有料老人ホームは、集団で高齢者が生活する場で、食事など日常的に必要な便宜をはかり、サービスを提供する施設です。中でも、「介護付き」と言われる施設は、上記のサービスの他に、介護サービスが提供され、介護保険の基準を満たした施設で、特定施設の認定を受けた有料老人ホームの事を言います。
多くの有料老人ホームは、まるでお城のような美しい外観、ホテルのような広いエントランス、最近は食事等にも趣向をこらし、レストラン顔負けの食事が提供されるところもあります。そこに入所すれば、華やかな集団生活が出来るようなイメージを抱く方もいますが、一般的に、食事や入浴に時間が決まっており、「集団生活」を営む上での一定のルールがあるため、それらを守る事が求められます。そのため、サービス付き高齢者向け住宅ほどの「自由」な生活とは異なります。
有料老人ホームは、決して安くは無い入居費用を必要とし、これからの生活を左右する場所になります。外観や広告に書かれている内容だけで決めてしまわず、実際の集団生活の場を体験してからの検討も可能な「体験入居」もできます。また、複数の施設を見学し、施設で集団生活をされている入居者の声を聞いたり、表情、身なりなどを見てみるとどのような生活をしているのか客観的に感じる事が出来ます。

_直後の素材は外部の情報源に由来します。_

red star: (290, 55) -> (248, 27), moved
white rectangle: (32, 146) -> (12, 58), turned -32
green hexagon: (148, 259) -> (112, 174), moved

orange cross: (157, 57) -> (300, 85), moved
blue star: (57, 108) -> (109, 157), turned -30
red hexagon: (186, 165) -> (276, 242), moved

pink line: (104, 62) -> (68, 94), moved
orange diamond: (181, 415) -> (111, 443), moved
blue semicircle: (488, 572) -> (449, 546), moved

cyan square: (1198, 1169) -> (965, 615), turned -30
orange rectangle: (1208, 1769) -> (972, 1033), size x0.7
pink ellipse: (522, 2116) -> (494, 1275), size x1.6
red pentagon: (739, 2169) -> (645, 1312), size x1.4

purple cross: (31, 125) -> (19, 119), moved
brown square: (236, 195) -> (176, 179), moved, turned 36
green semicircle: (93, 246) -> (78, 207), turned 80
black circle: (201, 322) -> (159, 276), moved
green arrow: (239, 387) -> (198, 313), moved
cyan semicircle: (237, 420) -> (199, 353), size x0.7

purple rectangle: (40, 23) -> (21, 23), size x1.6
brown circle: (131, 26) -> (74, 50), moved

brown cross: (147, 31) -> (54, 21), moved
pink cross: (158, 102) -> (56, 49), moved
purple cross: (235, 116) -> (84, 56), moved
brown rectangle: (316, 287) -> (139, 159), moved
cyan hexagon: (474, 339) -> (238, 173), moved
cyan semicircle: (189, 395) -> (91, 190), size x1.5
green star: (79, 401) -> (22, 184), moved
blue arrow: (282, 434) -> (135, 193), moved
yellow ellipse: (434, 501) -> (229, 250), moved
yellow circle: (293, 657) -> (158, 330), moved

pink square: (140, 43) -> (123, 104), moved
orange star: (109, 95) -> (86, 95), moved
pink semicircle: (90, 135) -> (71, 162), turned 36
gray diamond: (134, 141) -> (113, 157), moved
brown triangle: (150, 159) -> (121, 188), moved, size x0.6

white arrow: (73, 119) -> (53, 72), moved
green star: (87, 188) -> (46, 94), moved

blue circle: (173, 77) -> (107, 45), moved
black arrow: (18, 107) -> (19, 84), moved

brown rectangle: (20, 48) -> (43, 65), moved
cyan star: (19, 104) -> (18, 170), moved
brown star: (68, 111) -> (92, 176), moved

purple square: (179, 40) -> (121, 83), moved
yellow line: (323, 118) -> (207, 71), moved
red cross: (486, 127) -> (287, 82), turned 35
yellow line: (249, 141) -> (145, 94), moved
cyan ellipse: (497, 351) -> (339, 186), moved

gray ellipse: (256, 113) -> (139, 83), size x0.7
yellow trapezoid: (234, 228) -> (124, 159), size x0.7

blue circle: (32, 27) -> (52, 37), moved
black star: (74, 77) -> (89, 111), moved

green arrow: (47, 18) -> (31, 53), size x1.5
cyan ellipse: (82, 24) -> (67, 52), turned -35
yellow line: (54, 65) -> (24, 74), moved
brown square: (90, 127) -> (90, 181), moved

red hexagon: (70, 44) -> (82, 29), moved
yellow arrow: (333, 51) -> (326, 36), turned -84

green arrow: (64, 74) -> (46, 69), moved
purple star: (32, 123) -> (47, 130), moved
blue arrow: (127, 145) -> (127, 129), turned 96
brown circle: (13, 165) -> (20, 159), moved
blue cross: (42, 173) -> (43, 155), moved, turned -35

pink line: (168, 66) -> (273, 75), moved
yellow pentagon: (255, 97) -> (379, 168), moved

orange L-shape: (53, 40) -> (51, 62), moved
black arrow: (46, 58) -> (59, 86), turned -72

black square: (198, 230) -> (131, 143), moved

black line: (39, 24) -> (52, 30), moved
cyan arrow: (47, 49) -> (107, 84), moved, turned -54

また、集団生活につきものは、他者との交流です。これまで、一人暮らしで気ままに生活をしていた方にとって人の声がいつもする中での生活、一人で食事をするときは、TVはつけずに静かに食べていた方がTVがついている食堂での食事――これはかなりの苦痛、ストレスになる事も考えられます。
その施設が、どれだけ個人の時間を大切に、上手に他者との交流を持てる機会を設けているのか、食事環境はどのようなものか、これらも施設の考え方によってずいぶん異なります。
なるべく自分に合った生活の場を見つけて、心身ともに穏やかに、楽しい集団生活を送りたいものです。